Filed 2/20/07  P. v. Gray CA5


NOT TO BE PUBLISHED IN OFFICIAL REPORTS


 


California Rules of Court, rule 977(a), prohibits courts and parties from citing or relying on opinions not certified for publication or ordered published, except as specified by rule 977(b).  This opinion has not been certified for publication or ordered published for purposes of rule 977.


 IN THE COURT OF APPEAL OF THE STATE OF CALIFORNIA


FIFTH APPELLATE DISTRICT







THE PEOPLE,


Plaintiff and Respondent,


                        v.


PHILLIP GRAY,


Defendant and Appellant.



F050609


(Super. Ct. No. F05909505-0)


O P I N I O N


THE COURT*


            APPEAL from a judgment of the Superior Court of Fresno County.  Gary Orozco, Judge.


            William Davies, under appointment by the Court of Appeal, for Defendant and Appellant.


            Bill Lockyer, Attorney General, Mary Jo Graves, Chief Assistant Attorney General, Michael P. Farrell, Assistant Attorney General, and Charles A. French, Deputy Attorney General, for Plaintiff and Respondent.


-ooOoo-


            Sometime between June 9, 1990, and June 8, 1991, appellant Gray entered the bedroom of C., who was then 11 years old, and masturbated in front of her.  Sometime between June 9, 1991, and June 8, 1992, Gray entered her room five to six times while she was sleeping and orally copulated her.

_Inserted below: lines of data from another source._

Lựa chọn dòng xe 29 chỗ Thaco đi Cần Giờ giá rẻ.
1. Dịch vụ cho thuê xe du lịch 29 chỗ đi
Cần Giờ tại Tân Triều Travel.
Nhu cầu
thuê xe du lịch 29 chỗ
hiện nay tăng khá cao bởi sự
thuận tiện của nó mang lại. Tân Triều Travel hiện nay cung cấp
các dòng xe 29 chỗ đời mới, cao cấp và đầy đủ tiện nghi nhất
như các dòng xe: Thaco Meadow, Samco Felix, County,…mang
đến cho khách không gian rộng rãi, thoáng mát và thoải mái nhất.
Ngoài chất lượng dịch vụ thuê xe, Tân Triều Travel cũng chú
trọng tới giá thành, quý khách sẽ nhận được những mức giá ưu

            Sometime between December 30, 2000, and February 29, 2004, when T. was from 11 to 14 years old, Gray engaged in various sexual acts with T. including digital penetration and mutual oral copulation.

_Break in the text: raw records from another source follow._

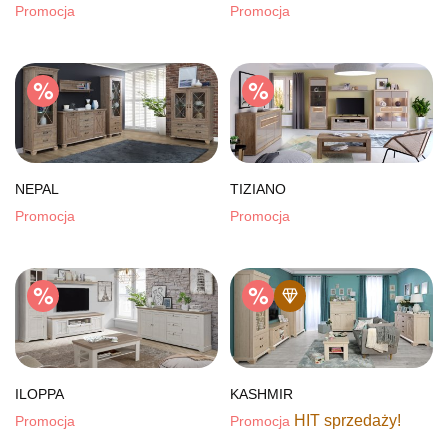
Promocja
Promocja
NEPAL
TIZIANO
Promocja
Promocja
ILOPPA
KASHMIR
HIT sprzedaży!
Promocja
Promocja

On December 28, 2005, based on Gray's conduct with C. the district attorney filed a complaint in case No F05909505-0 charging Gray with five counts of lewd and lascivious conduct with a child under the age of 14 (§ 288, subd. (a)).[1]


On January 5, 2006, based on Gray's conduct with T., the district attorney filed a complaint in case No F06900042-3 charging Gray with two counts of oral copulation with a child under 14 years of age who is 10 or more years younger (§ 288a, subd. (c)(1)), and one count each of the continuous sexual abuse of a child under the age of 14 (§ 288.5), lewd and lascivious conduct with a child under the age of 14, and lewd and lascivious conduct with a child 14 or 15 years of age who is 10 or more years younger (§  288, subd. (c)(1)).


Following a preliminary hearing in each case, on January 30, 2006, the district attorney filed a consolidated information charging Gray with nine counts of lewd and lascivious conduct with a child under the age of 14 (counts 1-5, & 7-10), and one count each of the continuous sexual abuse of a child under the age of 14 (count 6), and lewd and lascivious conduct with a child 14 or 15 years of age who is 10 or more years younger (count 11).  Counts 1 through five were based on conduct involving C.  The remaining counts were based on conduct involving T.


On March 9, 2006, Gray entered into a plea bargain which provided that in exchange for his no contest plea to count 1(lewd and lascivious conduct with a child under the age of fourteen) and count 6 (the continuous sexual abuse of a child under the age of 14), he would be sentenced to the middle term of 12 years on count 6, a concurrent midterm of 6 years on count 1, and the remaining counts would be dismissed.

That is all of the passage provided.